- _Task to carry out_
Please set down every line of the records below exactly, without the pictures.

[Dataset records]
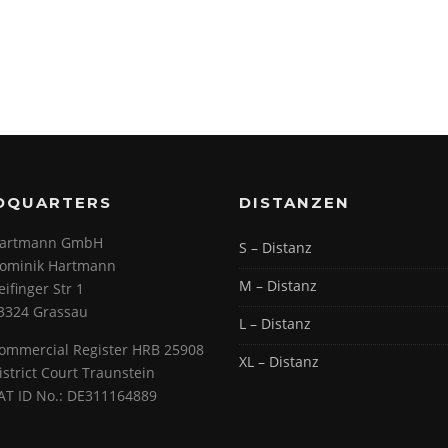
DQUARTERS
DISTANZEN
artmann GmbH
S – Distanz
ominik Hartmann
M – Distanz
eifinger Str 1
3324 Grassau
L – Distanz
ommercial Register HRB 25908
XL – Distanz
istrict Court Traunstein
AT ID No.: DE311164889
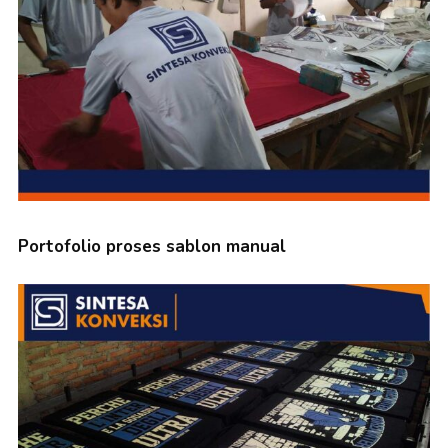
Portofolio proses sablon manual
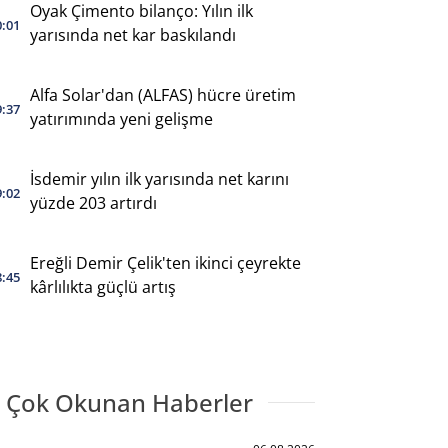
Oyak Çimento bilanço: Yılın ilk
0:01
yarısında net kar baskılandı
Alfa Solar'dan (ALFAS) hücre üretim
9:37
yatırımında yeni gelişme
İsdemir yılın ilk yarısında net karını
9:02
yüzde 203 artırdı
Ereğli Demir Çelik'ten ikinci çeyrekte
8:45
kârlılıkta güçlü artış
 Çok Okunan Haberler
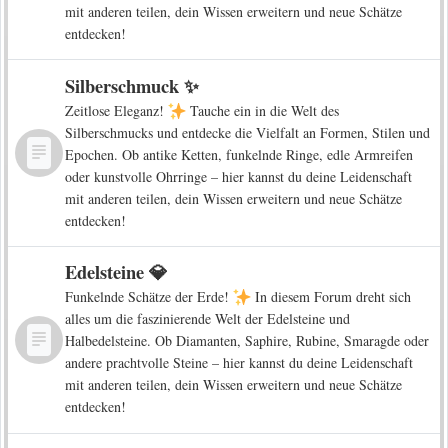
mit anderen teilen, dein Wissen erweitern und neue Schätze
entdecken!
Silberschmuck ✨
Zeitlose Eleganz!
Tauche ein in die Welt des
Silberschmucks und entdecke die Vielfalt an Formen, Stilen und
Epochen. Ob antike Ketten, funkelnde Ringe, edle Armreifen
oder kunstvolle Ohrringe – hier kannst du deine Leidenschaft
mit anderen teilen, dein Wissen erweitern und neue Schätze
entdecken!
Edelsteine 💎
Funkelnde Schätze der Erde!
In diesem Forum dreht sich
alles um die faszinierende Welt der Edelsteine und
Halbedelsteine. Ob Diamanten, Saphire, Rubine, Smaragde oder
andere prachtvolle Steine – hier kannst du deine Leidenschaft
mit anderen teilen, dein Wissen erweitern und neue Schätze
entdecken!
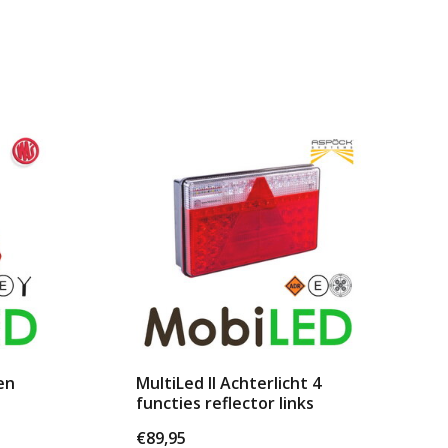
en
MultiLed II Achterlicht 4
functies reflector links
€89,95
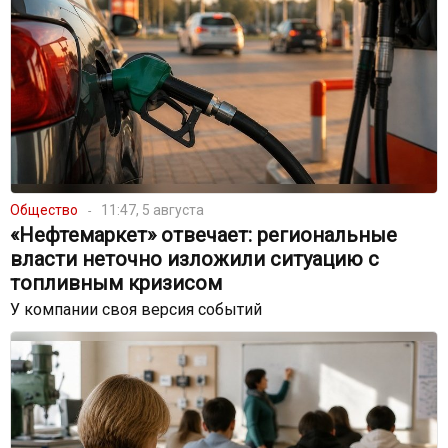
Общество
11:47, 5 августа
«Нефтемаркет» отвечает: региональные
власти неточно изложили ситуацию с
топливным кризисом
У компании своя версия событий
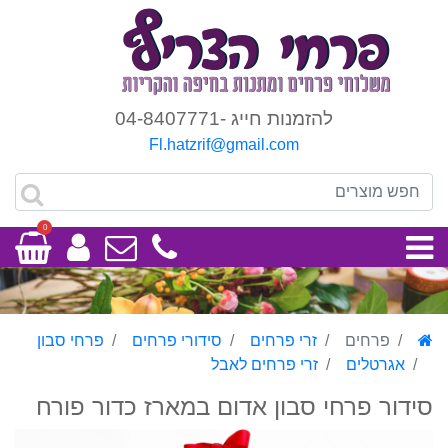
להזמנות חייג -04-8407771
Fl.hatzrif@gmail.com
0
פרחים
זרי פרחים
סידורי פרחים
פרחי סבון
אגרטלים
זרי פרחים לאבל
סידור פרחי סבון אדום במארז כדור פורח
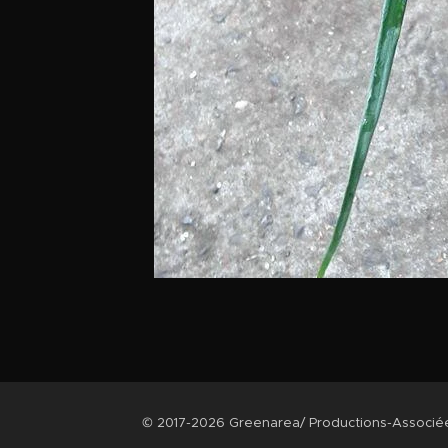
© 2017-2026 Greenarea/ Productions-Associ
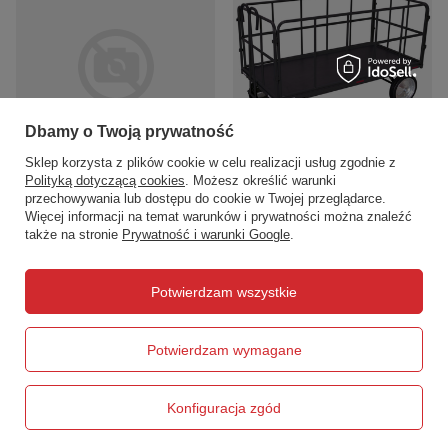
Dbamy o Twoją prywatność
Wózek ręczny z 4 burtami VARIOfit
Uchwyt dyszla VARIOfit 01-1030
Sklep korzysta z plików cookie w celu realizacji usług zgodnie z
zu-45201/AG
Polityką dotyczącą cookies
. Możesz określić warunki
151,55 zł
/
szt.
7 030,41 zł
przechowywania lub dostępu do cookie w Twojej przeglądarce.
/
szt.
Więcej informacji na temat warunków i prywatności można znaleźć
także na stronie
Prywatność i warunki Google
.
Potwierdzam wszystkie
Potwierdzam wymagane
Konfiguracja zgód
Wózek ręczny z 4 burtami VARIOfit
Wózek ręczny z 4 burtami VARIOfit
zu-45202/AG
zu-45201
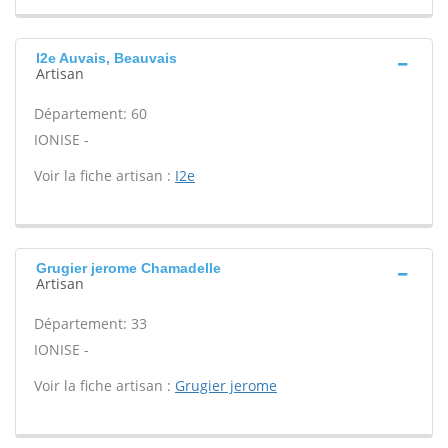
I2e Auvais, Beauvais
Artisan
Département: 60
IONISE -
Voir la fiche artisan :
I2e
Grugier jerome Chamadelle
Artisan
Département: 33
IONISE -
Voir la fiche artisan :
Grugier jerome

- _Answer to the exercise_
DQUARTERS
DISTANZEN
artmann GmbH
S – Distanz
ominik Hartmann
M – Distanz
eifinger Str 1
3324 Grassau
L – Distanz
ommercial Register HRB 25908
XL – Distanz
istrict Court Traunstein
AT ID No.: DE311164889
Portofolio proses sablon manual
Oyak Çimento bilanço: Yılın ilk
0:01
yarısında net kar baskılandı
Alfa Solar'dan (ALFAS) hücre üretim
9:37
yatırımında yeni gelişme
İsdemir yılın ilk yarısında net karını
9:02
yüzde 203 artırdı
Ereğli Demir Çelik'ten ikinci çeyrekte
8:45
kârlılıkta güçlü artış
 Çok Okunan Haberler
mit anderen teilen, dein Wissen erweitern und neue Schätze
entdecken!
Silberschmuck ✨
Zeitlose Eleganz!
Tauche ein in die Welt des
Silberschmucks und entdecke die Vielfalt an Formen, Stilen und
Epochen. Ob antike Ketten, funkelnde Ringe, edle Armreifen
oder kunstvolle Ohrringe – hier kannst du deine Leidenschaft
mit anderen teilen, dein Wissen erweitern und neue Schätze
entdecken!
Edelsteine 💎
Funkelnde Schätze der Erde!
In diesem Forum dreht sich
alles um die faszinierende Welt der Edelsteine und
Halbedelsteine. Ob Diamanten, Saphire, Rubine, Smaragde oder
andere prachtvolle Steine – hier kannst du deine Leidenschaft
mit anderen teilen, dein Wissen erweitern und neue Schätze
entdecken!
en
MultiLed II Achterlicht 4
functies reflector links
€89,95
Общество
11:47, 5 августа
«Нефтемаркет» отвечает: региональные
власти неточно изложили ситуацию с
топливным кризисом
У компании своя версия событий
להזמנות חייג -04-8407771
Fl.hatzrif@gmail.com
0
פרחים
זרי פרחים
סידורי פרחים
פרחי סבון
אגרטלים
זרי פרחים לאבל
סידור פרחי סבון אדום במארז כדור פורח
© 2017-2026 Greenarea/ Productions-Associ
Dbamy o Twoją prywatność
Wózek ręczny z 4 burtami VARIOfit
Uchwyt dyszla VARIOfit 01-1030
Sklep korzysta z plików cookie w celu realizacji usług zgodnie z
zu-45201/AG
Polityką dotyczącą cookies
. Możesz określić warunki
151,55 zł
/
szt.
7 030,41 zł
przechowywania lub dostępu do cookie w Twojej przeglądarce.
/
szt.
Więcej informacji na temat warunków i prywatności można znaleźć
także na stronie
Prywatność i warunki Google
.
Potwierdzam wszystkie
Potwierdzam wymagane
Konfiguracja zgód
Wózek ręczny z 4 burtami VARIOfit
Wózek ręczny z 4 burtami VARIOfit
zu-45202/AG
zu-45201
I2e Auvais, Beauvais
Artisan
Département: 60
IONISE -
Voir la fiche artisan :
I2e
Grugier jerome Chamadelle
Artisan
Département: 33
IONISE -
Voir la fiche artisan :
Grugier jerome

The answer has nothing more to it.